Arpha was a passenger ferry built in 1900 as Canterbury for the South Eastern and Chatham Railway. She passed to the Southern Railway on 1 January 1923. She was sold to W E Guinness in 1926 and renamed Arpha. In 1938 she was sold to Sark Motorships Ltd, only to be requisitioned by the Royal Navy in 1939. Postwar, she was sold to Compania Shell de Venezuela and renamed Coriano. After a further change of ownership she was scrapped in 1955.

==Description==
The ship was built by W Denny & Bros, Dumbarton. She was yard number 640 and was launched on 6 December 1900 with completion in January 1901. As built, she had a GRT of 566 and a NRT of 144. She was powered by two triple expansion steam engines, which had cylinders of 13½ inches (34 cm), 20½ inches (52 cm) and 31 in bore by 21 in stroke. These could propel her at a speed of 14 kn. Arpha was 195.4 ft long, with a beam of 28.0 ft and a depth of 14.2 ft.

==History==
Canterbury was built for the South Eastern and Chatham Railway. She was used on their Dover - Calais route. Her port of registry was London. In 1926, Canterbury was sold to W E Guinness and was rednamed Arpha. She was converted to a yacht, with a GRT of 602 and a NRT of 233. Her port of registry was changed to Cowes, Isle of Wight. On 6 June 1930, she ran aground in Moon Sound. She was refloated on 10 June. In 1938, Guinness sold her to the Crete Shipping Co Ltd, London, who sold her to Sark Motorships Ltd later that year. Her port of registry was changed to Guernsey.
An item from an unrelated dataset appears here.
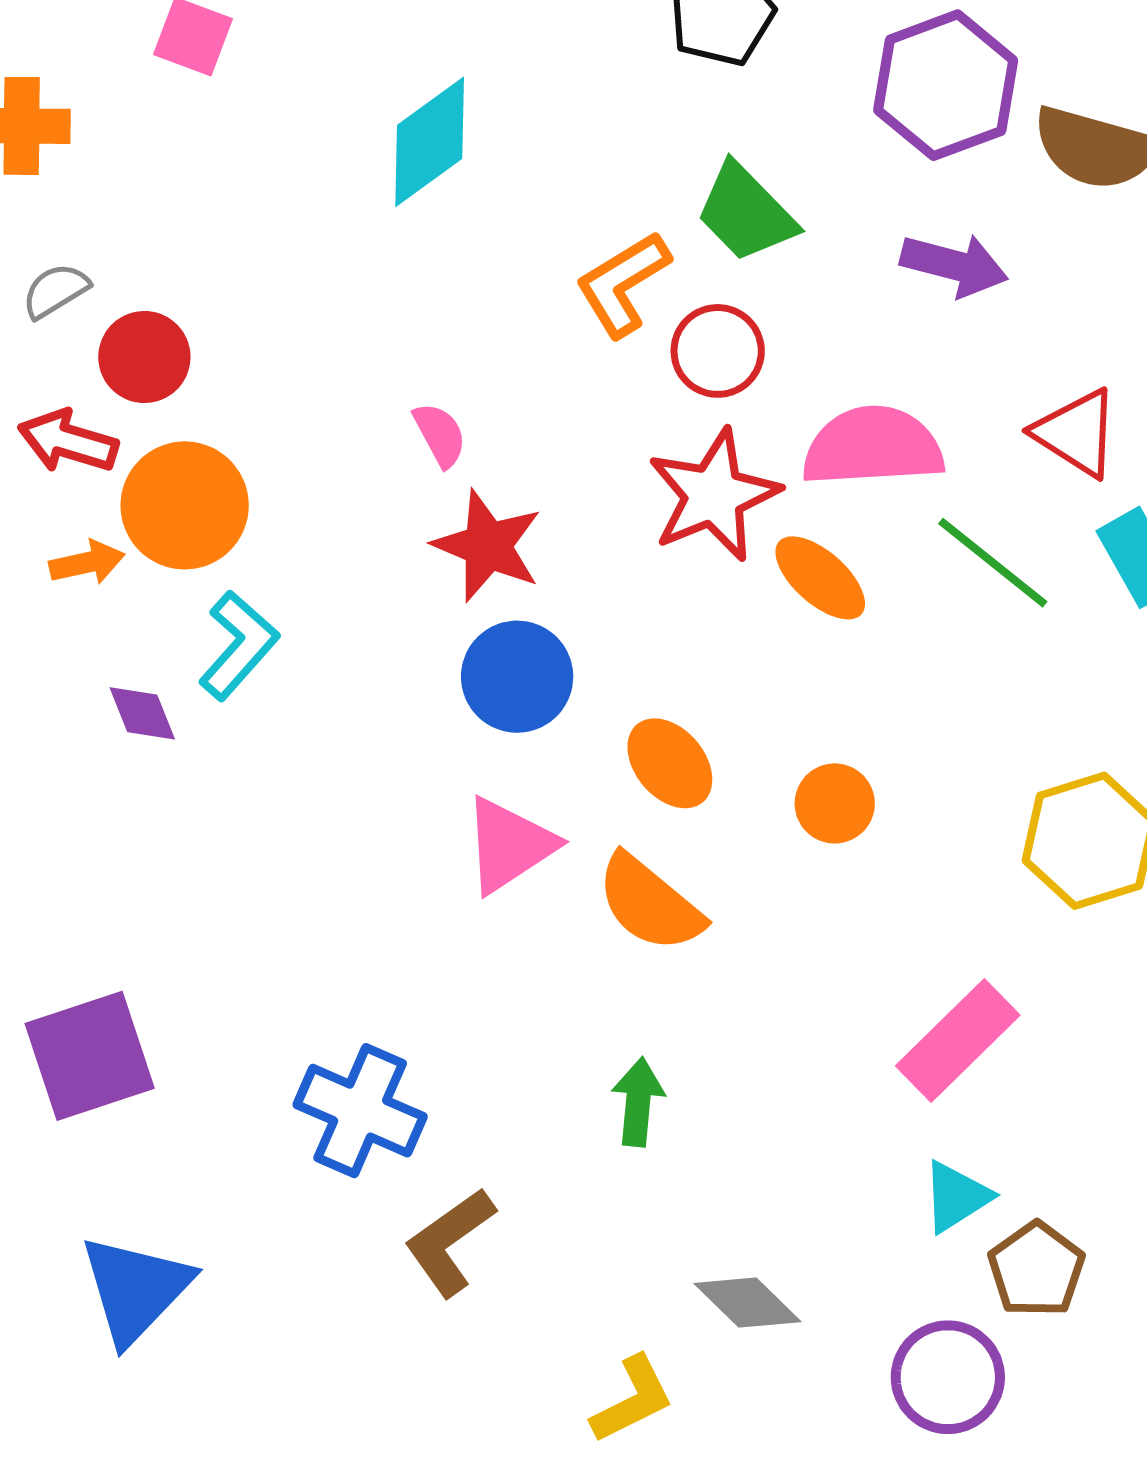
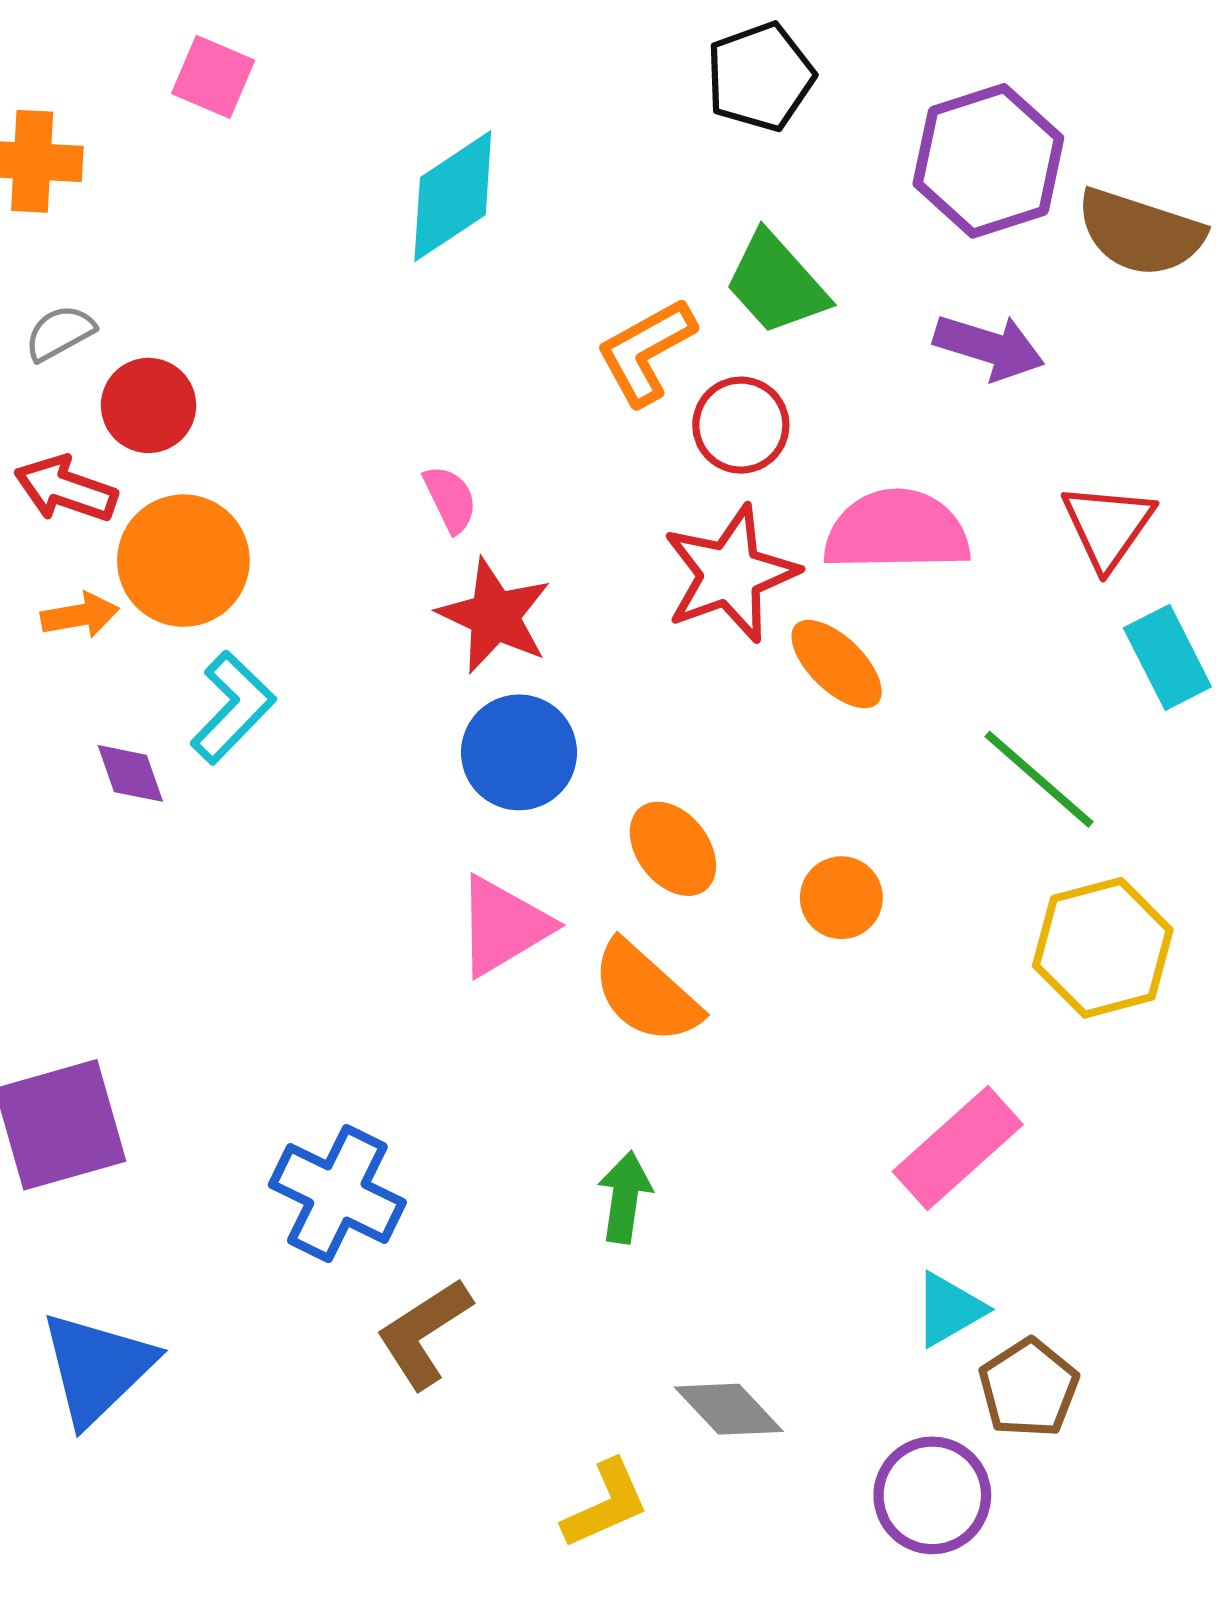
red triangle: (1076, 433) -> (1108, 526), turned 30
green line: (993, 563) -> (1039, 779), moved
In 1939, Arpha was requisitioned by the Royal Navy. She was used as an armed boarding vessel in the Mediterranean and Red Sea as part of the Contraband Control Service. For the duration of the war, Arpha was shown on Lloyd's Register as still in the ownership of Sark Motorships Ltd. In 1946, Arpha was sold to W J Brown. She was operated under the management of Worms & Co Ltd. Later that year she was sold to the Shell Co of Venezuela Ltd London, operating under the management of the Anglo-Saxon Petroleum Co Ltd. She was renamed Coriano. In 1947, she was sold to the Caribbean Petroleum Co, Venezuela. Coriano was sold in 1949 to the Shell Caribbean Petroleum Co, Maracaibo. She was used to carry passengers during the construction of a refinery. In 1955, Coriano was sold to J M Perez Hernandez. She was scrapped by North American Smelting Co, Bordentown, New Jersey, arriving for scrapping on 28 October 1955.

==Identification==
Official numbers were a forerunner to IMO numbers. Canterbury and Arpha had the United Kingdom official number 112803 Canterburys code letters were SDVR. Arphas call sign was MFCF.